Nesse ano de 2016, o primeiro completo do PS de António Costa (com Mário Centeno nas Finanças), a almofada aumentou para 10,2 mil milhões de euros.
Era o Tesouro a aproveitar a nova janela dos juros mais baixos e descendentes. Nesse ano, tudo ponderado, a taxa de juro da nova dívida emitida pelo Estado rondou 2,8%, muito abaixo dos 4,5% de 2010 ou 5,8% de 2011.
Mais tarde, em 2020, em plena pandemia, com o Banco Central Europeu (BCE) a injetar dinheiro ultra barato (quase a custo zero) na Zona Euro, e confrontado com fortes necessidades de financiar as medidas de combate à pandemia covid-19, o governo foi aos mercados e decidiu guardar parte dessa dívida por motivos de precaução e liquidez.
No final de 2020, a almofada valia uns impressionantes 17 mil milhões de euros.
Foi possível “encher o cofre” com recurso a fundos historicamente baratos. Só para se ter uma ideia, nesse ano, a República endividou-se (nova dívida apenas) a uma taxa de juro média ponderada de apenas 0,5%, o valor mais reduzido desde que existe o euro, pelo menos. Atualmente, não há pandemia e a situação orçamental do País é um pouco diferente.
É certo que o peso da dívida ainda é dos mais elevados da Europa, mas está a cair, e este ano, o governo deve entregar um excedente na ordem dos 0,8% do Produto Interno Bruto (PIB), o maior da História democrática. Para o ano, o ministro das Finanças, Fernando Medina, planeia repetir a dose excedentária com um saldo de 0,2%.
Para proteger este tipo de resultados, muito ao gosto de Bruxelas, do BCE, dos grandes credores e das agências de rating, o governo quer reforçar bem a almofada de liquidez, agora num quadro de incerteza galopante.
Um alerta laranja chamado incerteza
Agora não há pandemia, mas há inflação alta e latente por causa das guerras. E juros elevados em conformidade.
No congresso anual da Ordem dos Economistas, que decorreu na semana passada, Fernando Medina salientou que as condicionantes externas usadas para suportar a proposta do Orçamento do Estado para o próximo ano dependem de “fatores que não se controlam” e que “muito influenciarão 2024 e as escolhas políticas”, disse o ministro, citado pela Lusa.
Fatores como “a elevada incerteza geopolítica, adensada nas últimas semanas pelo conflito do Médio Oriente”, apontou Medina.
“A única certeza ao dia de hoje é que não sabemos se o caminho será de contenção do conflito ou, pelo contrário, o seu alastramento à região”, disse ainda o governante sobre a guerra em Gaza e Israel.
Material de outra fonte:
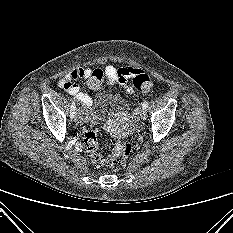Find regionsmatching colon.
Listing matches in <instances>:
<instances>
[{"label":"colon","instance_id":"5ec220e1","mask_svg":"<svg viewBox=\"0 0 233 233\" xmlns=\"http://www.w3.org/2000/svg\"><path fill=\"white\" fill-rule=\"evenodd\" d=\"M110 82V79L100 69H95L86 79L87 86L91 90L99 89L104 83ZM133 84L139 91L149 92L153 88V81L145 73H139L133 77ZM83 139L86 152L92 162L96 165L113 166L118 162H123L127 159L132 151V146L129 143L117 142L107 156L100 153L101 144L98 141L95 129L86 124L83 128Z\"/></svg>","mask_w":233,"mask_h":233}]
</instances>
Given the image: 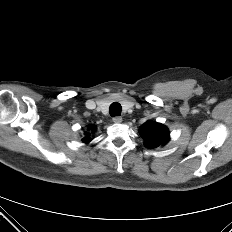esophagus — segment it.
Segmentation results:
<instances>
[{"instance_id": "obj_1", "label": "esophagus", "mask_w": 232, "mask_h": 232, "mask_svg": "<svg viewBox=\"0 0 232 232\" xmlns=\"http://www.w3.org/2000/svg\"><path fill=\"white\" fill-rule=\"evenodd\" d=\"M113 122L114 123H121L122 122V117H120V116H115V117H113Z\"/></svg>"}]
</instances>
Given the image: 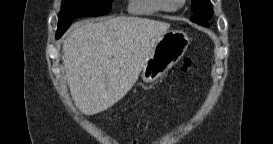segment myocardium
<instances>
[{
    "instance_id": "obj_1",
    "label": "myocardium",
    "mask_w": 273,
    "mask_h": 144,
    "mask_svg": "<svg viewBox=\"0 0 273 144\" xmlns=\"http://www.w3.org/2000/svg\"><path fill=\"white\" fill-rule=\"evenodd\" d=\"M157 6L162 11L172 12L176 11V7H169L167 5V0H156ZM179 3L183 4L184 0H179Z\"/></svg>"
}]
</instances>
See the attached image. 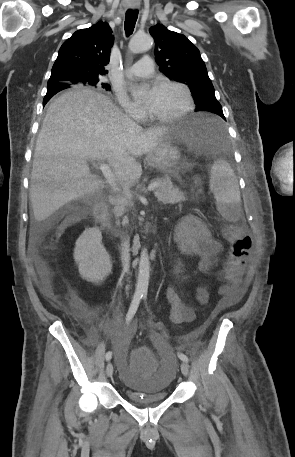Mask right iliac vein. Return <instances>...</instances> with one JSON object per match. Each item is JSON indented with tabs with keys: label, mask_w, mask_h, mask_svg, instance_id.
Instances as JSON below:
<instances>
[{
	"label": "right iliac vein",
	"mask_w": 295,
	"mask_h": 457,
	"mask_svg": "<svg viewBox=\"0 0 295 457\" xmlns=\"http://www.w3.org/2000/svg\"><path fill=\"white\" fill-rule=\"evenodd\" d=\"M106 375L108 377H112V375H113V365L111 362H109L106 366Z\"/></svg>",
	"instance_id": "63e3f726"
}]
</instances>
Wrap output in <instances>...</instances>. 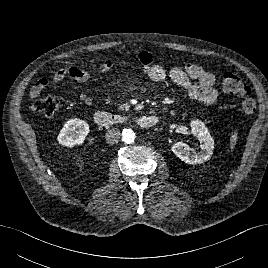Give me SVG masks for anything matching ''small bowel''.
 Returning <instances> with one entry per match:
<instances>
[{
  "label": "small bowel",
  "instance_id": "c3829d8e",
  "mask_svg": "<svg viewBox=\"0 0 268 268\" xmlns=\"http://www.w3.org/2000/svg\"><path fill=\"white\" fill-rule=\"evenodd\" d=\"M138 60L142 66L143 74L153 82L161 83L168 76L179 88L184 90L191 99L204 106H212L218 100V92L214 88L215 78L212 73L206 71L197 64L188 63L183 67H173L166 70L164 67L154 64L151 54L141 51ZM90 68L101 72H110L114 64L109 59L101 60L90 66H68L57 70L53 75V82H61L67 78L78 82H86L90 78ZM48 78L39 79L30 89L31 98H36L49 85ZM80 99L86 105H92L93 99L87 94H81Z\"/></svg>",
  "mask_w": 268,
  "mask_h": 268
}]
</instances>
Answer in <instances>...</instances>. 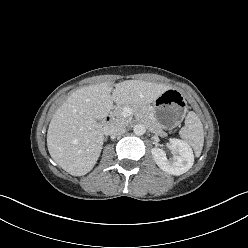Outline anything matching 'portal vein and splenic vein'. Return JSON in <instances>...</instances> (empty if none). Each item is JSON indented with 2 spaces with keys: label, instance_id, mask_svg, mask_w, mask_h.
I'll list each match as a JSON object with an SVG mask.
<instances>
[{
  "label": "portal vein and splenic vein",
  "instance_id": "1",
  "mask_svg": "<svg viewBox=\"0 0 248 248\" xmlns=\"http://www.w3.org/2000/svg\"><path fill=\"white\" fill-rule=\"evenodd\" d=\"M131 114H132V109H131V108L125 107V108L123 109L122 115H123L124 117H128V116H130Z\"/></svg>",
  "mask_w": 248,
  "mask_h": 248
}]
</instances>
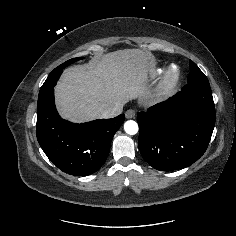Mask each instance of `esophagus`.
I'll return each mask as SVG.
<instances>
[{"instance_id": "obj_1", "label": "esophagus", "mask_w": 236, "mask_h": 236, "mask_svg": "<svg viewBox=\"0 0 236 236\" xmlns=\"http://www.w3.org/2000/svg\"><path fill=\"white\" fill-rule=\"evenodd\" d=\"M135 111L133 109H129L126 111L125 115H126V118L128 119H131V118H134L135 117Z\"/></svg>"}]
</instances>
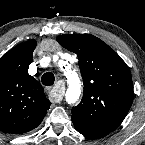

Esta tónica numa nova vaga de incerteza, que no limite pode até trazer mais inflação e um prolongamento dos juros muito elevados por mais tempo do que se pensa, também foi vocalizada na semana passada por Christine Lagarde, a presidente do BCE.
“Mantivemos taxas, mas não significa que não as voltemos a subir”
Na quinta-feira passada, as taxas de juro do BCE pararam finalmente de subir, após um aperto histórico e violento, que durou mais de um ano, estando agora nos valores mais altos desde que existe a Zona Euro.
No entanto, há uma nova e “imprevisível” ameaça que baralha este plano: a escalada da guerra na Faixa de Gaza e em Israel pode produzir mais inflação, por exemplo.
Este novo quadro pode fazer descarrilar, de novo, os preços da energia e trazer de volta a urgência em apertar ainda mais os juros ou, pelo menos, manter o grilhão como está durante mais tempo.
“Estamos a acompanhar a situação, estamos muito atentos às consequências económicas que isso poderá ter em termos de impacto direto ou indireto nos preços da energia, mas também no nível de confiança dos agentes económicos”, alertou Lagarde.
“O facto de termos mantido as taxas de juro não significa que não as voltemos a subir. Não vou dizer se estamos no pico. Depende dos dados [que o BCE vier a receber]”, atirou a banqueira central. Por isso, continuou, “é totalmente prematuro” começarmos agora a falar em cortes de juros.